Cappelletti pasta is pretty similar to tortellini, although the word means ‘little hat’, which is a pretty good description. Essentially, the difference between this and tortellini comes down to relatively minor differences in shape, although cappelletti also tends to be a bit smaller. Of the two, cappelletti is much more obscure and the name isn’t used all that often. If you do find it, the pasta can be used in the exact same way as tortellini.
Casarecce is a bit like gemelli, but with much less twisting. Often this pasta will take on a relatively loose shape, especially after cooking. The shape works well for catching sauce and small pieces of vegetables or spices. However, it is a pretty versatile pasta and you can experiment with it to your heart’s content.

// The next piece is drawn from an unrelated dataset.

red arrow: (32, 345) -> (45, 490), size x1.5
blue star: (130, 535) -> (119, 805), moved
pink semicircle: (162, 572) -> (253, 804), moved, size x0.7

Conchigliette is a pretty common pasta shape, although most of the time you find them simply called shells or small shells. This type of pasta is actually a smaller version of another pasta, called conchiglie and you can find both smooth and ridged versions. The small size of the shells makes them a common option for soups. However, they also work well for pasta salads and will tend to catch the salad dressing well.
These are actually another variation of conchiglie, although they are used more like cannelloni. They can be stuffed with various combinations of cheese, vegetables and meat, depending on your preferences. Some people choose to make Mexican variations using taco seasoning for the meat and topping it off with salsa. However, there are many different approaches that you can try.